Palisade.
2023.

[These] uncanny paintings revisit the familiarity of the suburban environment, peeling away the veneer of normality like strips of wallpaper to expose fragments of other stories buried between the layers.

Sophie Lampert

‘nothing happened but the wallpaper’

Dorothea Tanning

Drew Bickford’s paintings explore the fragmentary nature of memory and probe the veneer of the suburban cocoon. Using hypnotic decorative motifs, text and images from true crime, horror and pop culture, he creates uncanny, provocative paintings that make direct reference to early 20th century collage techniques.

Growing up in the suburbs of the 80’s, monotony seemed to be a prerequisite for a healthy childhood, an escape to other worlds was inevitable. Sunday movie matinees transported us through the flickering screen to a glittering fantasy. Grimm’s fairy tales were replaced by Rosemary’s Baby, Devil Doll and The Amityville Horror – "For God’s sake get out!"

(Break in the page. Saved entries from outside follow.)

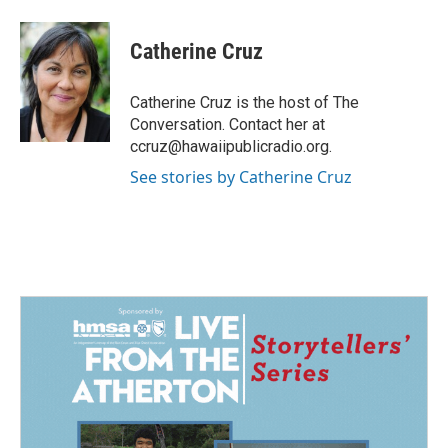
a
i
m
c
n
a
e
k
i
Catherine Cruz
b
e
l
o
d
o
I
Catherine Cruz is the host of The
k
n
Conversation. Contact her at
ccruz@hawaiipublicradio.org.
See stories by Catherine Cruz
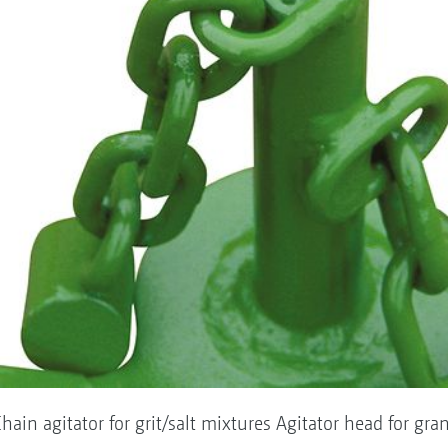
hain agitator for grit/salt mixtures Agitator head for gra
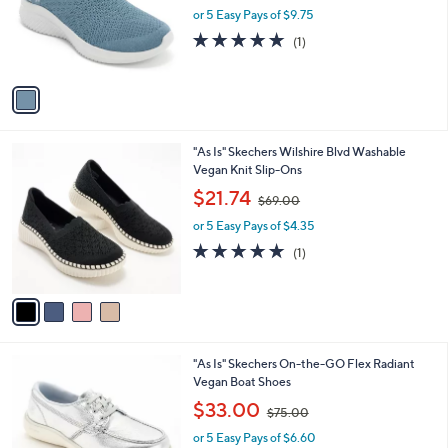
l
0
1
"As Is" Martha Stewart x Skechers Slip- in
a
0
C
Sparkle Shoes-Glam Life
b
o
,
l
$48.74
$100.00
l
w
e
o
or 5 Easy Pays of $9.75
a
r
s
5.0
1
(1)
s
,
of
Reviews
A
$
5
v
1
Stars
a
0
i
0
l
.
4
"As Is" Skechers Wilshire Blvd Washable
a
0
C
Vegan Knit Slip-Ons
b
0
o
,
l
$21.74
$69.00
l
w
e
o
or 5 Easy Pays of $4.35
a
r
s
5.0
1
(1)
s
,
of
Reviews
A
$
5
v
6
Stars
a
9
i
.
l
0
3
"As Is" Skechers On-the-GO Flex Radiant
a
0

Home was no longer a benign refuge. Suddenly our parents were zombies that had just walked off the set of Dawn of the Dead and our siblings, instruments of demonic forces. Malevolence seeped out between the smiling faces of the floral wallpaper, like a tobacco stain creeping in silence. Those once straight walls and neat corners were now decidedly warped.

A fascination with the horror film genre is evident in ‘Palisade’, with cleverly overlaid fragments of home and horror, stitched together to create images that appear as slightly disjointed collages. The inclusion of text intensifies this effect, drawing on the Dada fascination with mass produced ready-made materials such as advertising images and newspaper articles. Cutting and rearranging image and text into collages, the Dadaists attempted to disrupt the way information is organised, rejecting the ideas and directives originally intended to be conveyed. ‘Palisade’ draws on this history to explore random consumption facilitated by digital technology. Scrolling through hundreds of images, our brains collage shards of text and image, we are unable to slow the relentless tempo to fully digest what we see. The Sunday matinee has exploded into a thousand shiny pieces, pumped itself up on steroids and gone viral. 

Bickford’s uncanny paintings revisit the familiarity of the suburban environment, peeling away the veneer of normality like strips of wallpaper, to expose fragments of other stories buried between the layers. In turn he asks us to consider how we experience the ambiguity of representation to construct our own personal narratives.